Kamé Samuel expose sur le 2e sujet, Les adversaires politiques, dans l’après-midi du . Dans son développement, il souligne l’importance, pour une formation politique, de connaître ses adversaires. À ce sujet, deux points lui semblent primordiaux : la connaissance de la doctrine de l’adversaire politique et la connaissance de son mode opératoire. Pour lui, c’est de la connaissance de la doctrine des adversaires politiques qu’on forge mieux l’argumentaire pertinent pour les combattre sur le plan politique. Il illustre cette évidence par une brève revue épistémologique marxiste et capitaliste, et par cette observation : « Lorsque le marxiste veut attaquer la religion, c’est de la Bible qu’il tire le plus puissant de ses pamphlets[20]. » Sur le mode opératoire, il constate que la rhétorique est l’arme la plus redoutable et la plus efficace utilisée par les adversaires politiques. Il recommande d’utiliser la même arme à rebours pour contrer les adversaires politiques. Pour étayer ses recommandations sur ce point, il observe entre autres que : « Pour ruiner le capitalisme, Marx et Engels ont condensé dans le « Manifeste du Parti communiste » leur doctrine en formules percutantes[21]. » Il observe ensuite qu’après la rhétorique, la lutte armée est le deuxième moyen pour combattre les adversaires politiques. Dans son propos, c’est cette arme « affreuse » qui est utilisée à l’époque par certains de ceux qui combattent son parti. Il avait en effet terminé son exposé de la matinée par ces propos : « Ces adversaires, leur intransigeance, la lutte à laquelle ils nous contraignent, feront l’objet de notre prochaine causerie, de notre causerie de cet après-midi. »[21]. »

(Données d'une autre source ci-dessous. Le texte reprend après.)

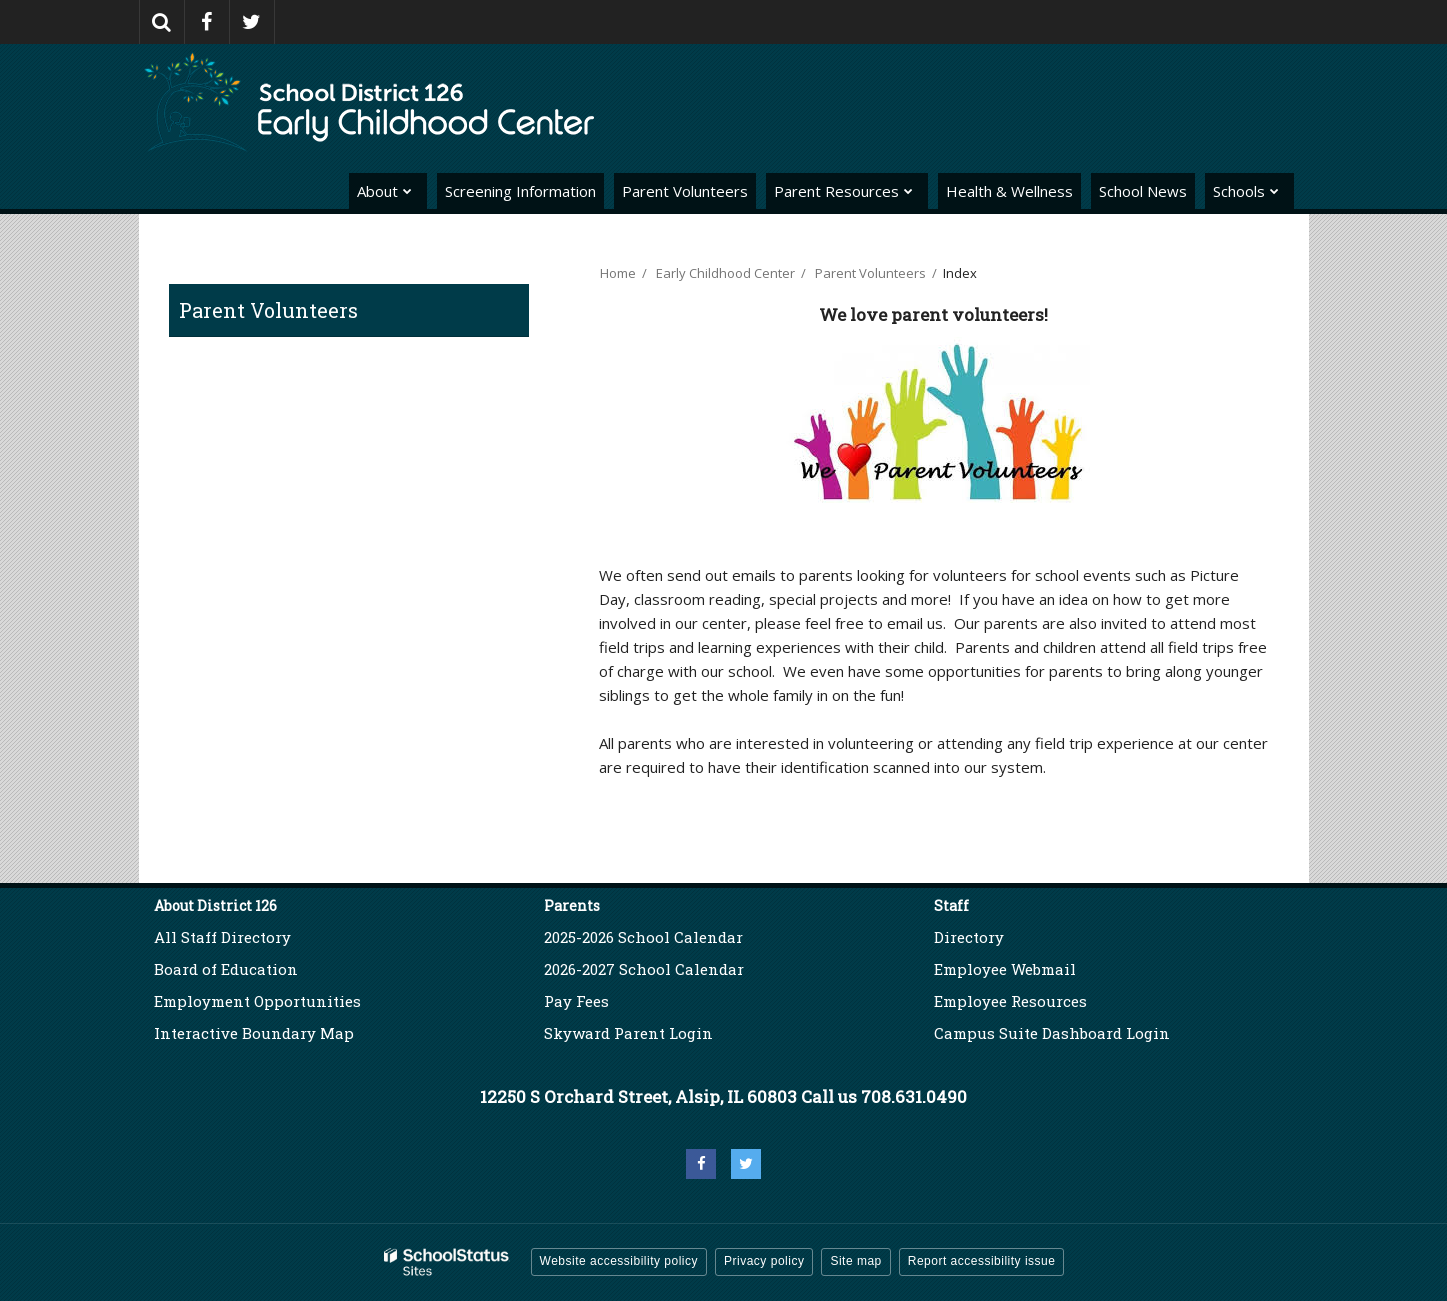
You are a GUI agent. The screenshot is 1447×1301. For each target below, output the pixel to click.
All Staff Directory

Face à l’intransigeance politique des adversaires de l’UC, Kamé Samuel recommande dans son exposé aux stagiaires de son parti d’opposer, d’une part, la même intransigeance politique en réaffirmant inlassablement les positions du parti et les thèmes fondamentaux qui inspirent son action, et d’autre part, une contre-propagande destinée entre autres à les déconsidérer. Face à la lutte armée à laquelle les adversaires de l’UC le contraignent, Kamé Samuel recommande à son parti de ne pas hésiter, en raison de leurs méthodes terroristes et pour des raisons d’efficacité militaire, à constituer des milices de jeunes en s’inspirant des méthodes et du mode opératoire que les partis de type fasciste ont historiquement utilisés: « répéter les thèmes de l'adversaire, l'attaquer, le discréditer, le ridiculiser en répandant des histoires, créer un climat de force, avec des milices des deux sexes, et ne pas hésiter à copier les méthodes fascistes, avec squads, sections, compagnies, bataillons, régiments, divisions »[22],[23],[24]. Cet exposé de Kamé Samuel a suscité de nombreuses critiques. Il est souvent présenté comme l’illustration du caractère « fasciste » du régime politique d’Ahmadou Ahidjo.

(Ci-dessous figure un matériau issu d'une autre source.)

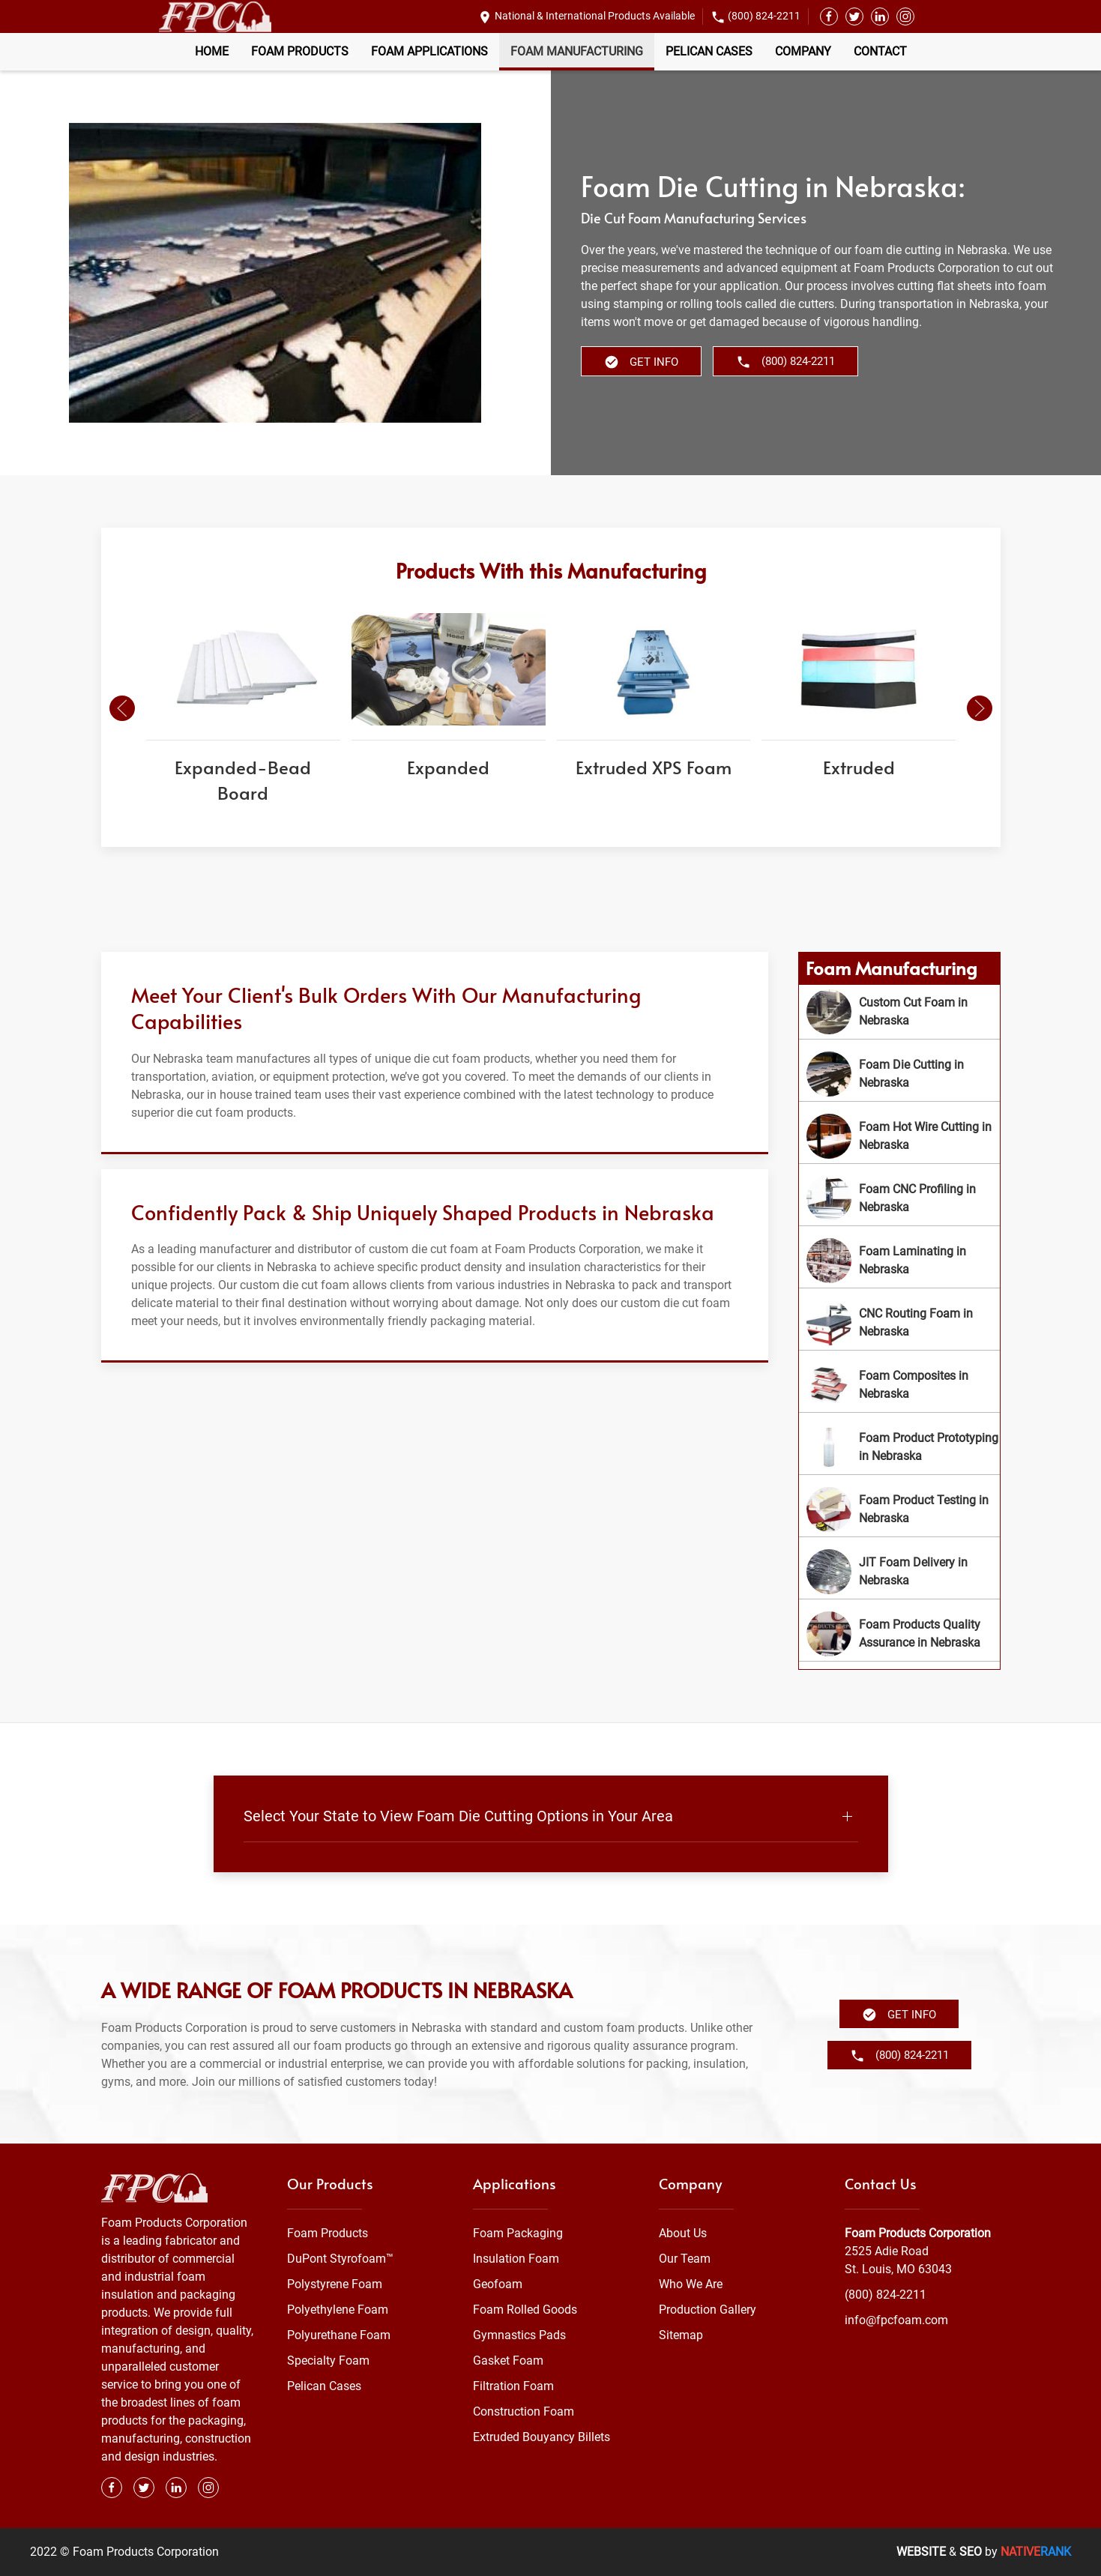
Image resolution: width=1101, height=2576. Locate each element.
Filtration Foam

Dans son livre intitulé L’État au Cameroun, paru aux Presses de la Fondation Nationale des Sciences Politiques en 1984, évoquant la réponse préconisée par l’UC pour lutter contre le terrorisme qui sévit à l’époque au Cameroun, Jean-François Bayart écrit ceci en note de bas de page 203-no 43 : « Le plus explicite en ce domaine fut M. Kamé, devant le premier séminaire de l’Union camerounaise en 1961. Son exposé (« L’UC doit-elle être un parti de masse ou un parti d’élite : la mobilisation des masses ; les adversaires politiques ») in Union camerounaise, 1er stage de formation des responsables de l’Union camerounaise, du 1er au 6 août 1961, s.l., s.d. [1961]) a souvent été utilisé par les opposants au régime de M. Ahidjo pour en démontrer la nature « fasciste ». Non sans une once de mauvaise foi : M. Kamé, dans son exposé, se voulait objectif et scientifique, s’appuyant implicitement, comme dans ses autres interventions, sur l’œuvre de M. Duverger ; il citait effectivement le modèle des formations fascistes mais pour y assimiler l’UPC, et parlait également des partis communistes. En définitive, il n’y avait que ses considérations sur les techniques d’encadrement et de propagande qui étaient quelque peu compromettantes : M. Kamé appelait l’Union camerounaise à « faire prédominer son « climat de force » » (Ibid., p. 108), tout comme M. Moussa Yaya avait invité les « ucistes », lors du congrès de Maroua, à « créer chez nous la cohésion et l’enthousiasme, chez nos ennemis le désordre et la peur (« Rapport du secrétaire général du comité directeur » in Union camerounaise, IIIe congrès du parti politique de l’Union camerounaise tenu à Maroua les 22, 23, 24 et 25 septembre 1960, Alençon, Imprimerie alençonnaise, s.d. [1960]). »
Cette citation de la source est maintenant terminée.